AMD's line is relatively easy to place: it challenges NVIDIA with larger memory, high bandwidth, and more room on price. ROCm is much better than it used to be, but CUDA remains smoother across kernels, frameworks, tools, and debugging. Whether MI300X or MI325X saves money depends on whether the exact model stack already runs well on ROCm.

Ascend needs caution. Public 910B/910C specs are less transparent than NVIDIA, AMD, or Intel specs, and different sources report different memory, bandwidth, and FP16 numbers. In real deployments, CANN, HCCL, MindSpore/PyTorch adaptation, kernel coverage, and cluster stability often matter more than single-card peak numbers.

Gaudi, TPU, and Trainium are more platform-shaped AI accelerators.
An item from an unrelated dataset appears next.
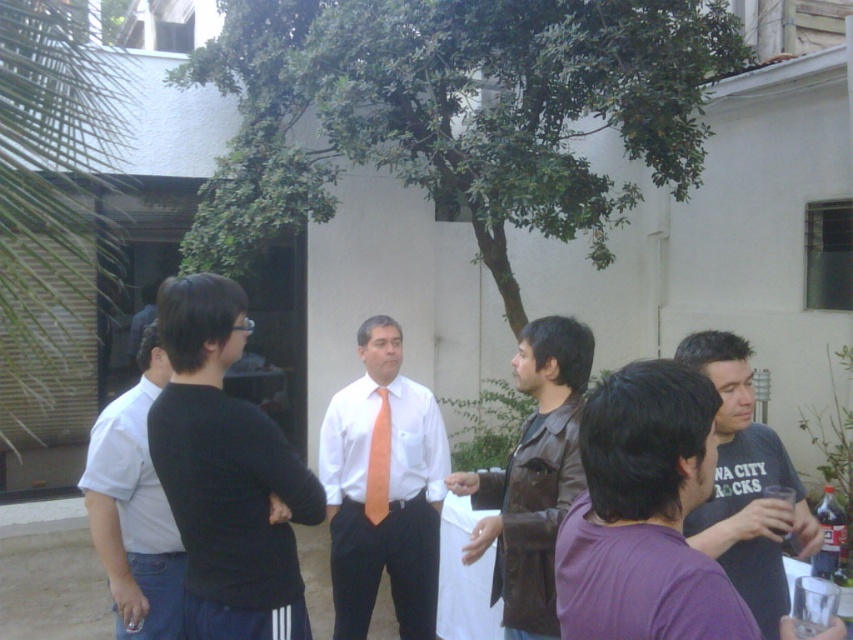 You are a photographer trying to capture a candid shot of the black matte shirt at left and the brown leather jacket at center. The camera you are using has a minimum focus distance of 80 centimeters. Will you be able to take the photo without moving either subject?

The black matte shirt at left and the brown leather jacket at center are 79.32 centimeters apart. Since the camera requires a minimum focus distance of 80 centimeters, the subjects are slightly too close to each other for the camera to focus properly. You would need to move them apart by approximately 0.68 centimeters to achieve the shot.

You are standing at the origin point in the image. Where is the black matte shirt at left relative to your position?

The black matte shirt at left is located at point [225,474], which is to the right and slightly below your current position at the origin. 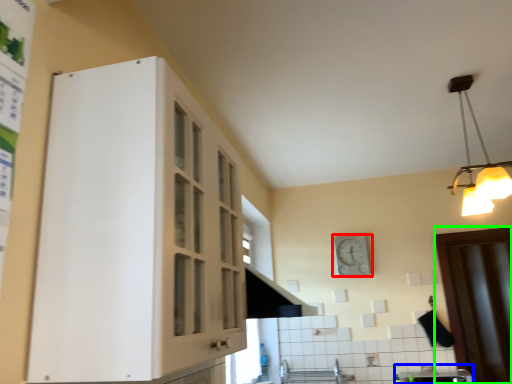 Question: Based on their relative distances, which object is farther from clock (highlighted by a red box)? Choose from sink (highlighted by a blue box) and door (highlighted by a green box).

They can be strong, but the comparison includes cloud platform, compiler stack, and ecosystem constraints, not just hardware.

My rough rankings

For large-model training:

B300/GB300 > B200/GB200 > H200 about H100 > H800 > A100/A800 > V100.

For memory friendliness:

MI350/MI355X and B300 > MI325X > MI300X and B200 > H200 > H20 and H100 NVL > H100/A100 80GB.

For China-market availability:

A800 and H800 are important historical export variants. H20 is the restricted Hopper inference card. Ascend 910B/910C is the domestic replacement line. Names like L20, RTX 6000D, and B40 have to be read together with the policy and channel context of the moment, not sorted by model number.

The three lines I will remember

One line is NVIDIA's data-center main line: V100 to A100, then H100/H200, then B200/B300. A100 is the classic era. H100 is the modern baseline. H200 is large-memory Hopper. B200 and B300 are Blackwell and Blackwell Ultra.

Another line is export-limited or restricted SKUs: A800, H800, H20. Do not sort them naturally by name. Check whether the limit is interconnect, compute, memory, or supply.

The third line is alternative ecosystems. AMD Instinct challenges NVIDIA mainly with memory capacity and bandwidth. Ascend matters in domestic Chinese replacement scenarios. Gaudi, TPU, and Trainium are more platform-shaped AI accelerators. Before staring at TFLOPS, ask whether the model fits, whether inference is memory-bound, whether training needs multi-GPU scaling, and whether the software stack actually runs.

Sources and caveats

The specification baseline comes mainly from NVIDIA's V100, A100, H100, H200, HGX, and GB300 pages and datasheets; AMD Instinct MI300 and MI350 pages; Intel's Gaudi 3 white paper; and public research or policy sources such as CSET for Huawei Ascend. Price ranges come from public reseller, secondary-market, cloud-provider, and GPU price-guide data. They are useful for intuition, not for procurement budgeting.